An old lady stopped before him, curly gray hair and a tartan shopping trolley on wheels that it seemed served only to hold her up.
“Young man? Are you feeling all right?”
“Yes,” he said. Oddly, it was kind of true. He probably stank, looked insane. He didn’t care. “Thank you,” he told her. She gave him a distrustful look and moved on. When she’d gone, he laughed again, more quietly this time. Then he pushed himself up and turned back the way he’d come. He didn’t have his van or his wallet, so he set out for home in his work clothes, smelling of shit and sweat, hair mussed, with no money in his pockets.
He had nothing but his legs and his heart ticking and his mind…
He had his mind back at last, and all it had taken was a dead man on his trail.
The cold reality kicked in, then, the shock waned and his mind, returned to him like a lost set of keys or a puppy, began to work again.
The man he’d killed seven years ago, the man who’d murdered his wife, was back.
And still, Keane grinned. He didn’t know why he was grinning. He didn’t care.
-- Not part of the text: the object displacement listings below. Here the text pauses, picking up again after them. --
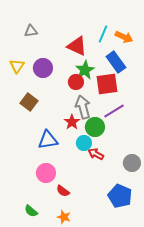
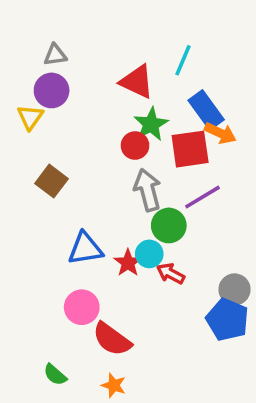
orange arrow: (124, 37) -> (220, 133), moved
purple circle: (43, 68) -> (52, 90), moved
red star: (72, 122) -> (128, 263), moved
red semicircle: (63, 191) -> (112, 339), size x1.6
blue pentagon: (120, 196) -> (227, 320), moved

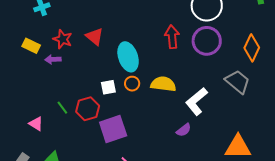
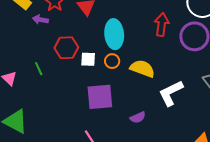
red hexagon: (88, 109) -> (66, 48), moved
purple square: (113, 129) -> (100, 97), moved
purple semicircle: (184, 130) -> (138, 117), moved

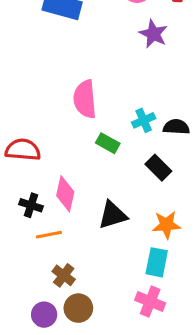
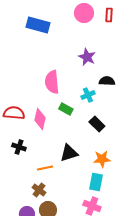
purple star: (153, 34) -> (87, 57), moved
black semicircle: (176, 127) -> (107, 81), moved
pink diamond: (65, 194) -> (40, 119), moved
orange line: (49, 235) -> (45, 168), moved

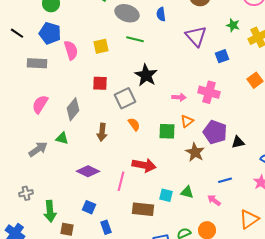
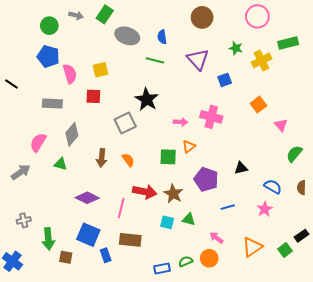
black line: (17, 33) -> (11, 84), moved
green line: (135, 39) -> (155, 60), moved
gray rectangle: (37, 63) -> (52, 104), moved
red square: (100, 83) -> (93, 96), moved
pink semicircle: (40, 104) -> (38, 142), moved
orange semicircle: (134, 124) -> (128, 160), moved
purple pentagon: (215, 132) -> (206, 179), moved
gray arrow: (38, 149) -> (21, 172), moved
brown star: (195, 152) -> (173, 194), moved
pink arrow: (214, 200) -> (216, 238), moved
blue square: (89, 207) -> (88, 235), size x1.6
brown rectangle: (143, 209) -> (130, 240), moved

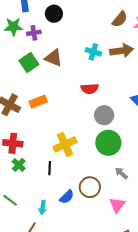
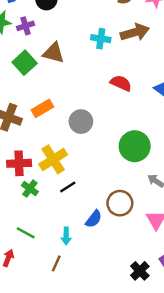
red semicircle: (90, 89) -> (121, 83), moved, turned -144
gray circle: (104, 115) -> (81, 122), moved
yellow cross: (65, 144) -> (53, 159), moved
black line: (50, 168) -> (68, 187), turned 64

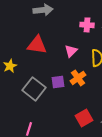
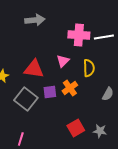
pink cross: (87, 25) -> (79, 35), size x1.5
red triangle: (37, 45) -> (34, 69), moved

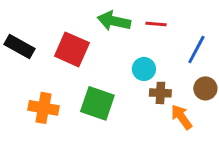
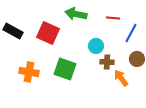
red line: (156, 24) -> (113, 18), moved

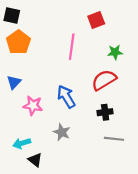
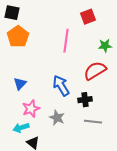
blue triangle: (14, 82) -> (20, 84), moved
pink star: (33, 106) -> (31, 109), moved, turned -30
black cross: (105, 112) -> (85, 100), moved
gray line: (114, 139) -> (93, 122), moved

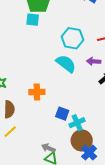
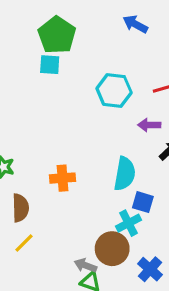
cyan semicircle: (66, 64) -> (125, 174), moved, turned 65
blue square: (62, 114) -> (143, 202), moved
brown circle: (82, 140) -> (112, 249), moved

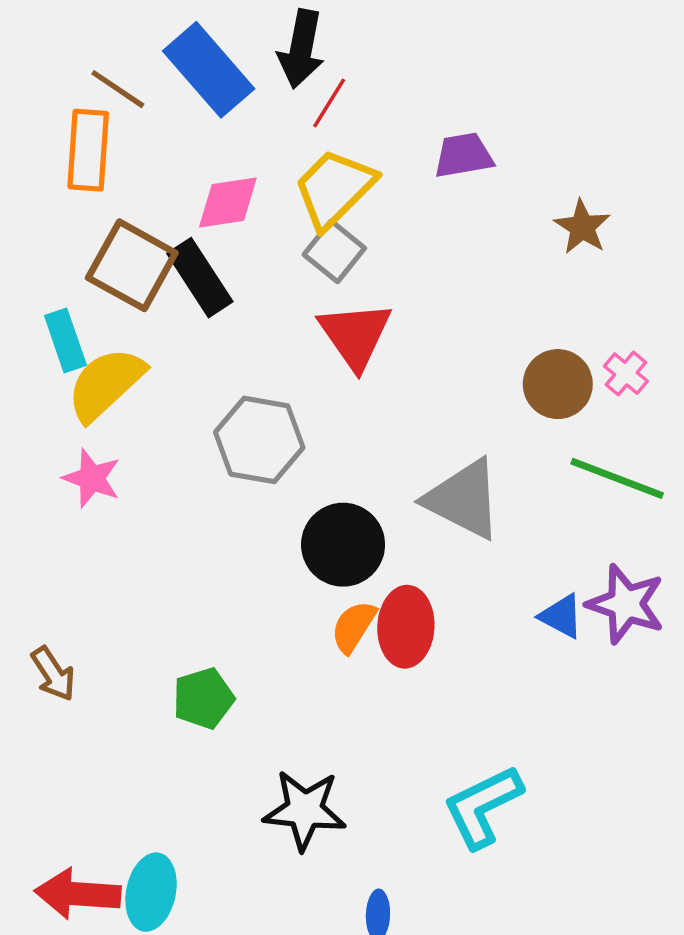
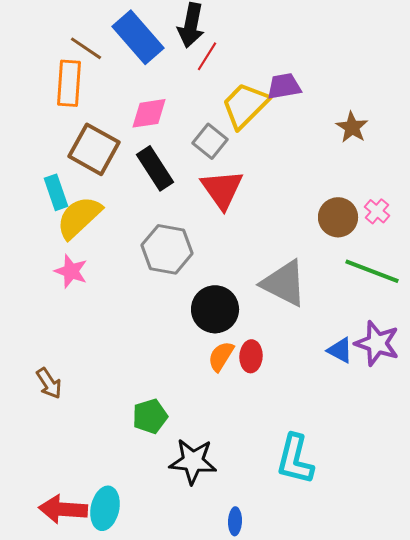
yellow trapezoid: (334, 189) -> (245, 105), moved
black rectangle: (200, 278) -> (155, 168), moved
red ellipse: (406, 627) -> (251, 356), size x0.7
green pentagon: (203, 698) -> (150, 416), moved
cyan L-shape: (483, 807) -> (295, 459), turned -50

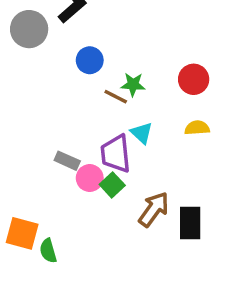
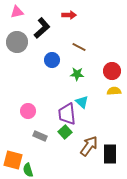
brown line: (116, 97) -> (79, 47), moved
yellow semicircle: (197, 128) -> (114, 91), moved
gray rectangle: (67, 161) -> (40, 136), moved
pink circle: (90, 178) -> (28, 111), moved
The grin felt just fine on his face, and he couldn’t have shifted it had he tried.
You might be going a little crazy, baby,
said his wife in his head.
“Yep,” he said. But he didn’t stop grinning.
II. Three Days to Die: ’06
Some days it gets so hot your head pounds and your piss is bright yellow. You drink coffee and tea during the day and beer in a pub garden on the river in the evening, watching the sun fade away over the distant rooftops and hoping for respite from the heat. It doesn’t happen. The beer sits in your gut. You wake many times during the night, let loose a stream of luminescent urine in the half-summer’s dark. 2 a.m., 4 a.m., finally, give up. It’s 5 a.m., you’re up, not entirely awake, not entirely rested. Smelling and sweating already.
You work your tongue against your teeth and lips and palate. Finally getting some spit ready, you cough-spit a brown glob into the toilet, residue of tar and beer and dehydration.